Testing APIs
On the surface, testing an API is similar to testing of other products – user flows, security, edge case behavior, etc, but different in that the first consumer of the API is a developer rather than a customer using a GUI of an app.
For this reason, part of the focus is on the dev experience – can a developer debug the problem with their code’s interaction with the API using the API error messages? Can they easily program their code to interpret errors? Can they use the documentation to figure out how to use the API for their purpose?
A lot of this is coverable by writing user flows for the API. By going through the experience of using it yourself, you can understand what the users will need to go through in order to accomplish their goals. Likewise, when it comes to debugging your user flows, always be looking for where the API is falling short on helping you. For example, when debugging the user flows, do the errors tell you when you are missing fields? Are you getting consistent error messages? Can you program your user flows against a consistent message format?
APIs are unique in that, unless it is asynchronous, they are easily covered by full stack automated tests.

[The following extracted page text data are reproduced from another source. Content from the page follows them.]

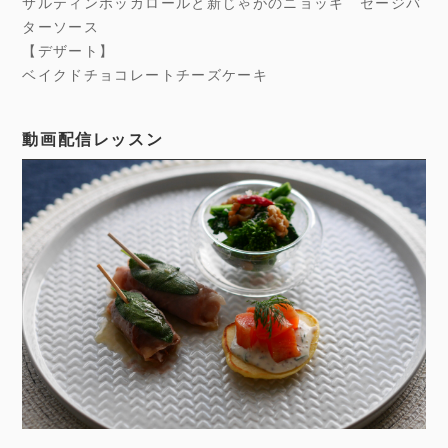
サルティンボッカロールと新じゃがのニョッキ セージバ
ターソース
【デザート】
ベイクドチョコレートチーズケーキ
動画配信レッスン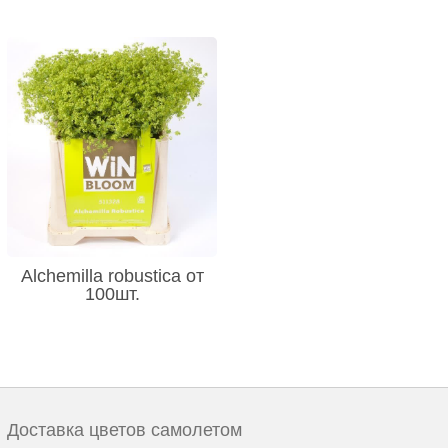
Alchemilla robustica от
100шт.
Доставка цветов самолетом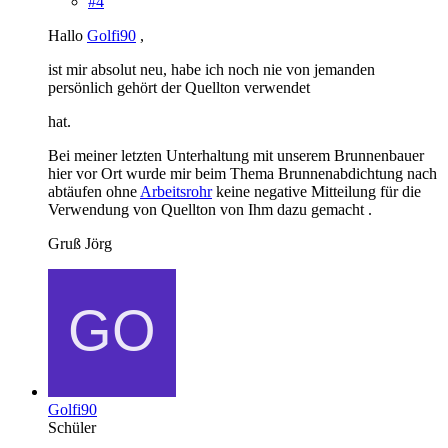
#4
Hallo
Golfi90
,
ist mir absolut neu, habe ich noch nie von jemanden
persönlich gehört der Quellton verwendet
hat.
Bei meiner letzten Unterhaltung mit unserem Brunnenbauer
hier vor Ort wurde mir beim Thema Brunnenabdichtung nach
abtäufen ohne
Arbeitsrohr
keine negative Mitteilung für die
Verwendung von Quellton von Ihm dazu gemacht .
Gruß Jörg
Golfi90
Schüler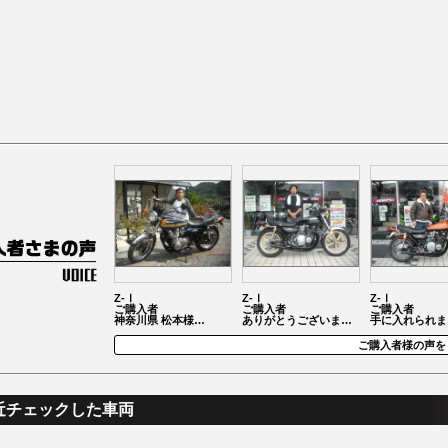
Z-Ⅰ
Z-Ⅰ
Z-Ⅰ
ご購入者
ご購入者
ご購入者
神奈川県 松本様…
ありがとうございま…
手に入れられま
ご購入者様の声を
近チェックした車両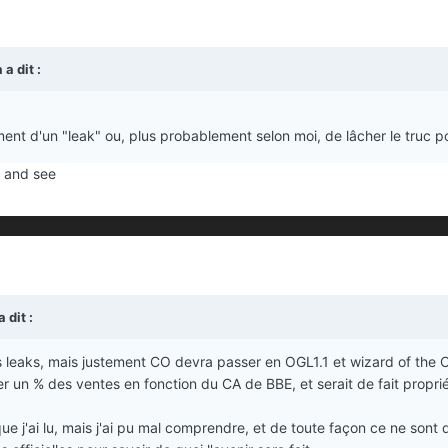
a
a dit :
ent d'un "leak" ou, plus probablement selon moi, de lâcher le truc pou
 and see
a dit :
s leaks, mais justement CO devra passer en OGL1.1 et wizard of the Co
iger un % des ventes en fonction du CA de BBE, et serait de fait propriét
ue j'ai lu, mais j'ai pu mal comprendre, et de toute façon ce ne sont 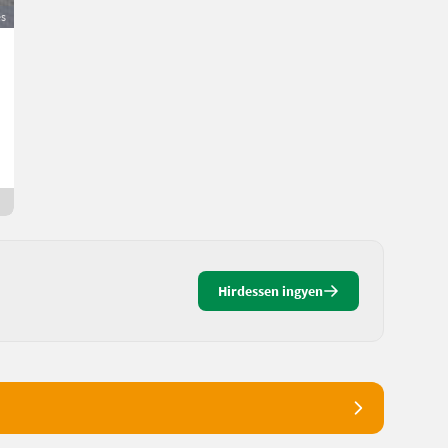
és
Ballenspieße für Palettengabel
333 €
ÁFA nem érvényesíthető
Franz
4074 felső-Ausztria
7 napja online
Hirdessen ingyen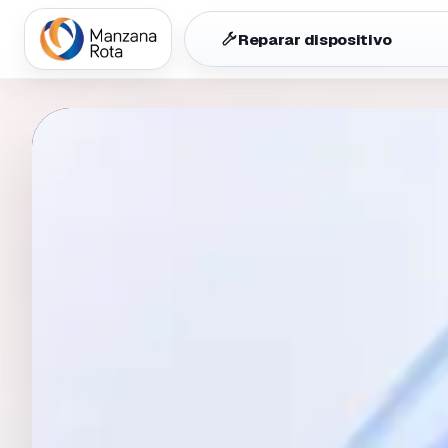
Reparar dispositivo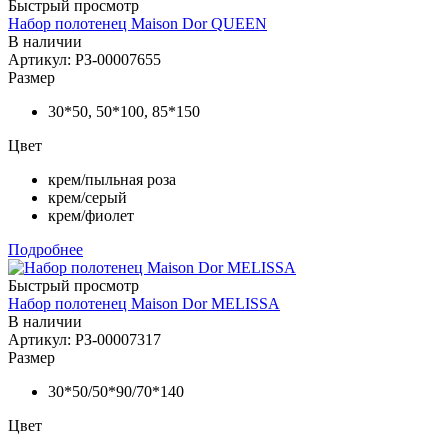
Быстрый просмотр
Набор полотенец Maison Dor QUEEN
В наличии
Артикул: РЗ-00007655
Размер
30*50, 50*100, 85*150
Цвет
крем/пыльная роза
крем/серый
крем/фиолет
Подробнее
Быстрый просмотр
Набор полотенец Maison Dor MELISSA
В наличии
Артикул: РЗ-00007317
Размер
30*50/50*90/70*140
Цвет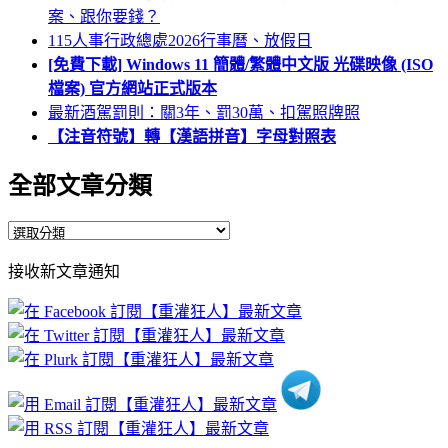
案、跟你要錢？
115人事行政總處2026行事曆、放假日
[免費下載] Windows 11 簡體/繁體中文版 光碟映像 (ISO
檔案) 官方網站正式版本
最新酒駕罰則：關3年、罰30萬、扣駕照牌照
【注音符號】轉【漢語拼音】字母對照表
全部文章分類
全
部
接收新文章通知
文
章
分
類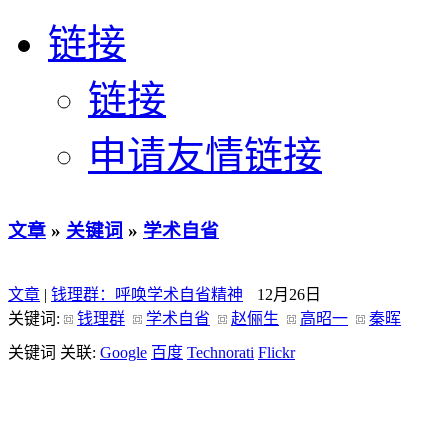
链接
链接
申请友情链接
文章
»
关键词
»
学术自省
文章
|
钱理群：呼唤学术自省精神
12月26日
关键词:
钱理群
学术自省
赵俪生
高昭一
秦晖
关键词 关联:
Google
百度
Technorati
Flickr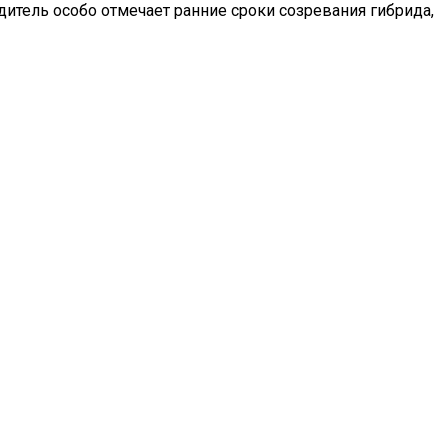
итель особо отмечает ранние сроки созревания гибрида,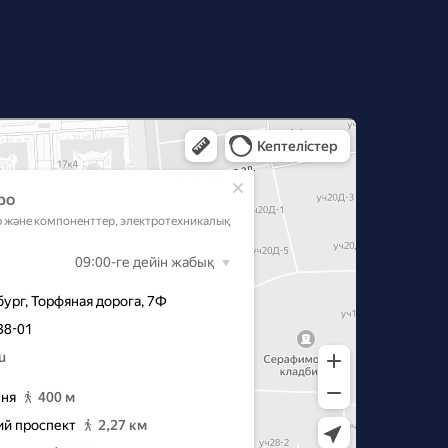
‑Петербурге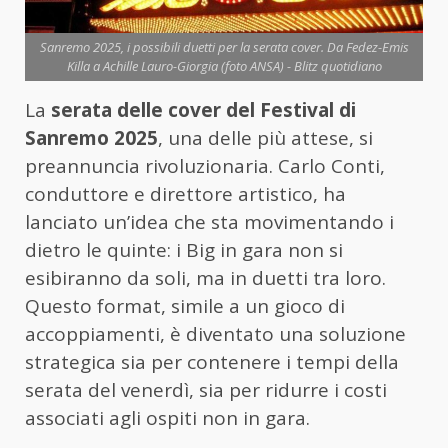
Sanremo 2025, i possibili duetti per la serata cover. Da Fedez-Emis
Killa a Achille Lauro-Giorgia (foto ANSA) - Blitz quotidiano
La
serata delle cover del Festival di
Sanremo 2025
, una delle più attese, si
preannuncia rivoluzionaria. Carlo Conti,
conduttore e direttore artistico, ha
lanciato un’idea che sta movimentando i
dietro le quinte: i Big in gara non si
esibiranno da soli, ma in duetti tra loro.
Questo format, simile a un gioco di
accoppiamenti, è diventato una soluzione
strategica sia per contenere i tempi della
serata del venerdì, sia per ridurre i costi
associati agli ospiti non in gara.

It is much easier to put a suite of maintainable tests around them than it is to put a similar suite around the end product (especially if that product is a mobile app). As a result, creating a large, robust suite of user flow tests (tests which attempt to accomplish goals a user of the end application would have) is a very good thing! You still want to make sure your tests give quick feedback and are reliable, but most APIs can have larger user flow test suites than UIs – whose user flow test suites can become flaky and slow.
Do you need to know how to code to test an API?
Not completely, but it helps. Similar to how knowing what happens during air travel can inform testing an app intended for a traveler, understanding what a dev goes through helps with testing a tool intended for developers. I would highly recommend a QA write the user flows themselves, pairing with developers as desired, because the debugging process for the user flows IS part of testing the API.
Writing and maintaining the suite exposes the team to the same pain as consumers of their API will feel, specifically in the user flow portion of the test suite.